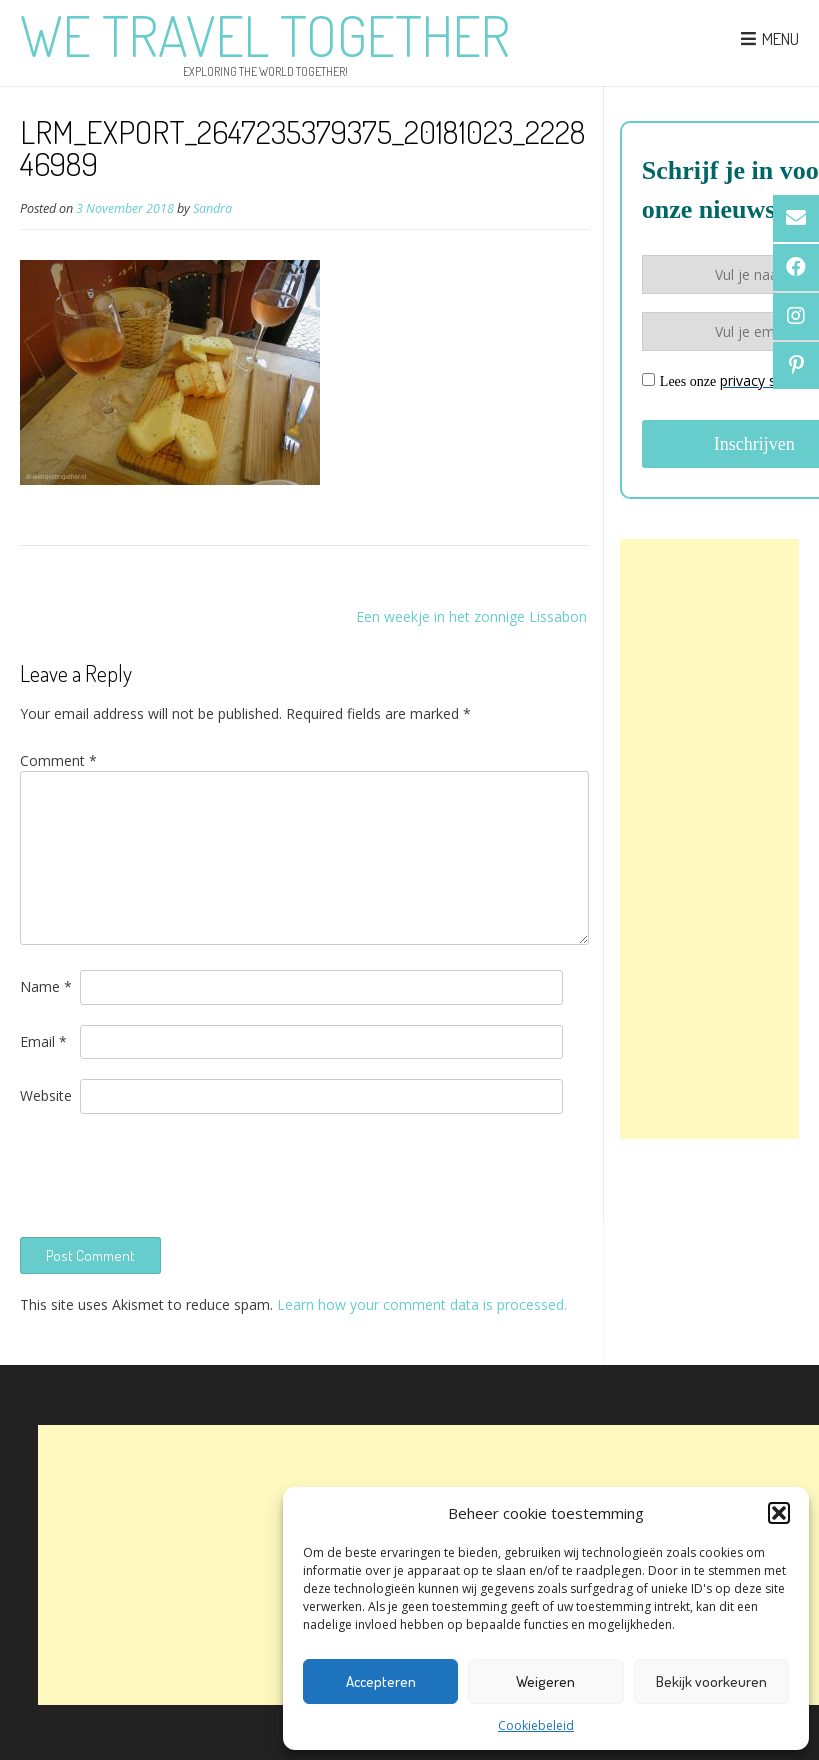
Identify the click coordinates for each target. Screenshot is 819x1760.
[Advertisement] (709, 839)
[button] (779, 1513)
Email (43, 1041)
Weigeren (545, 1681)
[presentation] (172, 1173)
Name (46, 986)
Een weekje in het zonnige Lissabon (471, 616)
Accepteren (381, 1681)
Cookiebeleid (536, 1725)
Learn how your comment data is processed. (422, 1304)
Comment (58, 760)
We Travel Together (265, 35)
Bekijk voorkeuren (711, 1681)
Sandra (212, 208)
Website (46, 1095)
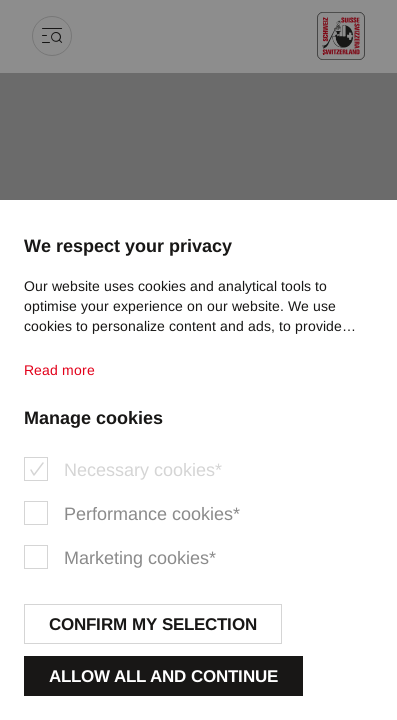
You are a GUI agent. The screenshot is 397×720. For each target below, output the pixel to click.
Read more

Exercise » What is the exact wording of the lines from the one bearing "Website (46, 1095)" through the final line of the records above? Write it out without the pictures.

Exercise answer »
Website (46, 1095)
You are a GUI agent. The screenshot is 397×720. For each target below, output the pixel to click.
Read more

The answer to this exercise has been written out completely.